As many of you know February is Black History Month, and since the Edwards are headed to the islands next month, I want to get everyone into that island spirit, break out your drinks with little umbrellas in them, and share with you a popular song that perfectly summarizes today’s gospel
(play 30 seconds of Bobby McFerrin’s “Don’t Worry, Be Happy”).
We could have fun in adult education talking about the four antecedents of Fletcher’s situational ethics, explaining how the end point of this song’s philosophy is in fact tragedy, but Jesus and Martin Luther King, Jr. and two millennia of philosophers, poets, priests, and prophets have insisted that an intermediate step is required for happiness. That step is the polar opposite of worry and it is in short supply today: It is JUSTICE.
Martin Luther King, Jr. in his address to the Southern Christian Leadership Conference in 1967 brought together the themes from Christian teaching in all of their harmonies and tensions. Talking about power, justice, and love, King said:
“What is needed is a realization that power without love is reckless and abusive,
and love without power is sentimental and anemic.
Power at its best is love implementing the demands of justice,
and justice at its best is power correcting everything that stands against love.”
Yesterday your new vestry and I spent the day in a spiritual retreat addressing what God is calling us to do at Grace Church this year. We are fortunate. We have a great deal of clarity in the tasks before us. Your vestry has a great deal of energy and enthusiasm to accomplish these goals. We have three major goals for the year. They are:
Renew these buildings
Renew the community of Grace Episcopal Church
Renew the connection between Grace Church and the Muskogee community
Now it is time to talk about WHY we are doing these things. When we have completed these tasks, will we make a difference for anybody? For whom? Why not just go play golf instead? Why not just let the big churches with their new buildings do all the work? Does anything we do as a community of faith matter? What is our purpose in doing what we do?
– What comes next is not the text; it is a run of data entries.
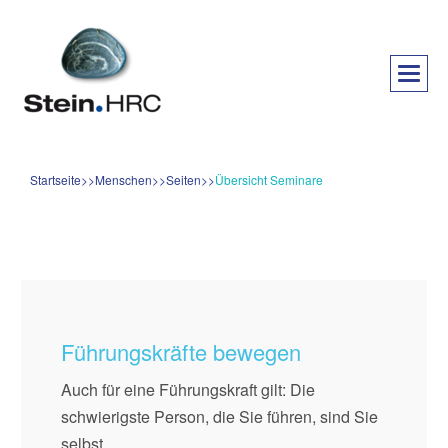
Startseite
Menschen
Seiten
Übersicht Seminare
Führungskräfte bewegen
Auch für eine Führungskraft gilt: Die
schwierigste Person, die Sie führen, sind Sie
selbst.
Before we dive into that question, let me weave a few more threads into this tapestry: Declining church attendance, the search for meaning, and why people love Jesus but hate the church. These things are related to our purpose as a church and to King’s teachings about power, justice and love. Let’s see –
Somewhere along the line between the end of the 19th century and let’s say the year 2000 (some would call this the “modern era”), the church, from Roman Catholicism to the little bitty evangelical churches that crop up like dandelions in an April yard; this “Church” lost its bearings. We reversed the incentives for church leaders so that building humongous buildings, having your own network TV channel, and hobnobbing with world leaders became the ultimate quest for church leaders. The Episcopal Church fell into this same trap along with everybody else. At the parish level this meant that clergy sought after bigger churches, bigger paychecks, and bigger retirements. Political squabbles over hot button issues split the churches and provided entertainment for the media.
It would be unfair to say that all churches local and national fell into this. A few were doing the work of the Gospel, but I think as Jesus surveyed his church during these years, he must have wept.
Yes, we are called to be a community of love. But to paraphrase King, “Love without … justice is sentimental and anemic.” We cannot be a true community of love. We cannot be a Christian community WITHOUT also being a community of justice.
If you interviewed the people out there who do not attend church, you would find that many believe in Jesus. They admire him. They see him as a man whose compassion compelled him to teach us to do works of mercy and justice. But if you asked them about the church, they would say things about organized religion that I cannot quote in here. In essence, they would say that organized religion has abandoned the justice and mercy of Jesus – and to a large extent they are correct.
Church attendance declines when the public sees the disconnect between the teachings of Jesus and the actions of the local church. Church attendance increases when the public sees a local congregation vigorously engaged in works of justice and mercy. The two keys are that:
The local church must be engaged in reaching out to the local community
The local church must be visible and seen by the community in doing such things (this requires a lot of organized promotion)
We will renew these buildings. We will have more fun and build a stronger community of faith. We will plug into a lot of Muskogee activities and events. But we do these things because Jesus calls us to serve others as a community of justice and mercy.
We have two active meals ministries. What would happen if we tripled the size of those? What if we addressed the needs of the Muskogee community in terms of housing, education, nutrition, the families of prisoners, victims of violence, and adult education? We could start a community garden across the street from this church; we own the property. We could resurrect the GED program that we ran for 29 years. We could start an ESL program. The opportunities are unlimited right here on this corner.
It starts with each person making a choice. We bow our heads in prayer and supplication. We ask Jesus, “Yes Lord, I want to have your compassionate heart. I want to help other people.” When you travel down that road, your worries will ALL be about other people. And then you will be happy.